Algeria has withdrawn from the race to host the Africa Cup of Nations (Afcon) on the eve of the vote which will decide which countries are awarded the tournament in 2025 and 2027.
The vote by Afcon organisers the Confederation of African Football (Caf) will resolve a much-delayed decision over who will replace Guinea as 2025 hosts.
The country was stripped of the tournament in October last year due to concerns about infrastructure and facilities.
Morocco is expected to be named as Guinea’s replacement, with current title holders Senegal favourites to be awarded the 2027 edition.
Algeria had been in the running for both the 2025 and 2027 events, but newly-elected president of the Algerian Football Federation (FAF) Walid Sadi used an appearance on state TV on Tuesday to announce the country’s withdrawal from the bidding process, stating the move was motivated by a “new approach to the football development strategy in Algeria”.
The FAF has also said it now plans to “focus its efforts on the reorganisation and revitalisation of football in Algeria”.
That leaves Morocco, Zambia and a joint Nigeria-Benin bid as the remaining candidates for 2025.
Senegal, Egypt, Botswana and a combined East African bid from Kenya, Tanzania and Uganda are in the running for 2027.
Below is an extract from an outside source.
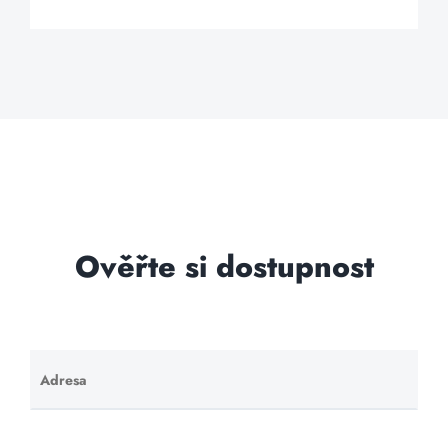
Ověřte si dostupnost
Adresa
Ponechte
toto pole
prázdné.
The bids from both Algeria and Morocco have been complicated by the adversarial political relationship between the two countries, which led to diplomatic ties being severed in 2021.
Earlier this year, defending champions Morocco withdrew from the African Nations Championship (CHAN) in Algeria after being refused a direct flight by the host nation.
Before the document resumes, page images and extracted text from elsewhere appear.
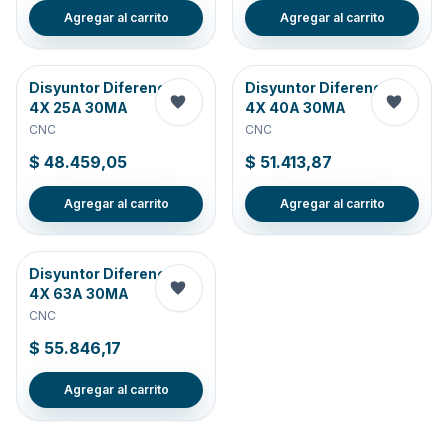
Agregar al carrito
Agregar al carrito
Disyuntor Diferencial
Disyuntor Diferencial
4X 25A 30MA
4X 40A 30MA
CNC
CNC
$ 48.459,05
$ 51.413,87
Agregar al carrito
Agregar al carrito
Disyuntor Diferencial
4X 63A 30MA
CNC
$ 55.846,17
Agregar al carrito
Patrice Motsepe, Caf President, during the draw ceremony for the 2022 Afcon
South African Patrice Motsepe has been the Caf president since March 2021
At the time, Caf president Patrice Motsepe said: “We must not get involved in what is happening between Algeria and Morocco. Caf should never intervene in politics”.
Both countries boast superb stadia and infrastructure, a football-loving population and are capable of delivering world-class football tournaments.
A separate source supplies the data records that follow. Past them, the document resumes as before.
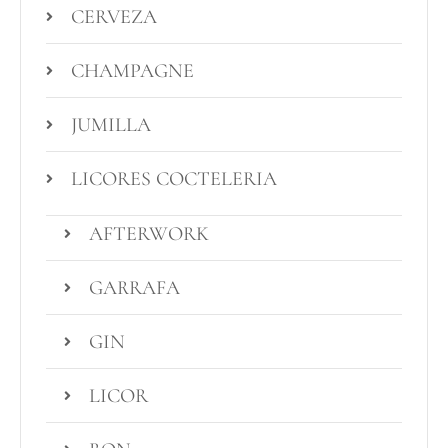
CERVEZA
CHAMPAGNE
JUMILLA
LICORES COCTELERIA
AFTERWORK
GARRAFA
GIN
LICOR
Members of Caf’s executive committee will cast their votes on Wednesday having studied independent appraisals of each bidder.
While Motsepe has previously praised the organisational abilities of both Morocco and Algeria, comments made during this year’s CHAN could also have influenced Algeria’s decision to withdraw.
The Caf president outlined a vision for regional rotation of Afcon, saying “We cannot assign the organisation successively to the same region”.
However, several months later, Caf secretary general Veron Mosengo-Omba said such rotation may not always be possible.
“Today, only five or six countries out of the 54 Caf members are able to apply to host (Afcon). Consequently, it will not be possible to make this alternation,” he said.
Wednesday’s vote will reveal whether or not Caf intends to attempt a policy of regional rotation or whether the trend of recent dominance by North and West African nations will continue when it comes to hosting.